Financial metrics and guidance
Needham's model incorporates a revenue growth forecast of 47% for fiscal 2025 and a gross profit margin of 78.82%, figures the firm highlights as indicators of solid underlying fundamentals. The analyst team noted that the company reported a strong set of fourth-quarter results and provided initial guidance for FY26 that was stronger than many had expected.
For the fourth quarter of 2025, Hinge Health posted earnings per share of $0.49, well above the consensus expectation of $0.14. Needham emphasized that the EPS outcome exceeded estimates by a substantial margin, which the firm quantified as a 250% increase over projections. Revenue in the period reached $171 million, representing 46% year-over-year growth. Following the earnings release, the company's shares experienced a modest rise in the aftermarket.
Operational indicators and market reception
Despite recent weakness in the stock driven by investor concerns about AI-related dynamics and uncertainty tied to the company’s transition toward a usage-based pricing model, Needham pointed to improving operational metrics. Specifically, the firm highlighted strong competitive win rates, expanding member yields, and a rise in average sessions per member. These trends, Needham argues, reduce investor anxiety over the sustainability of Hinge Health's growth trajectory in digital health.
Needham also described the FY26 outlook as potentially conservative.
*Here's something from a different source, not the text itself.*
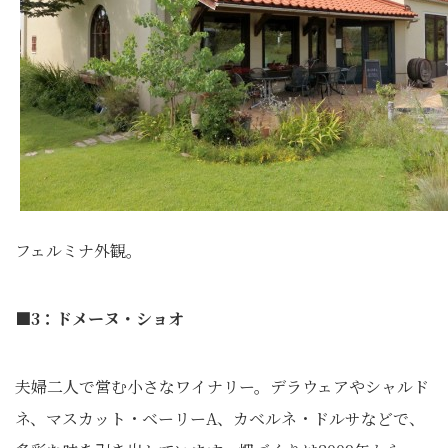
フェルミナ外観。
■3：ドメーヌ・ショオ
夫婦二人で営む小さなワイナリー。デラウェアやシャルド
ネ、マスカット・ベーリーA、カベルネ・ドルサなどで、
The guidance assumes flat member yields and average selling prices (ASPs), while Needham notes historical year-over-year yield improvements and suggests the usage-based model has the potential to be accretive to ASPs.
Research access and further analysis
The report references additional valuation and financial details available in a Pro Research Report on InvestingPro for readers seeking a deeper dive into the company’s financial position and valuation metrics.
Overall, Needham remains buyers of Hinge Health stock on the view that recent quarter results, margin strength, and improving member economics support a durable growth profile, even as investors weigh uncertainties tied to AI sentiment and pricing model shifts.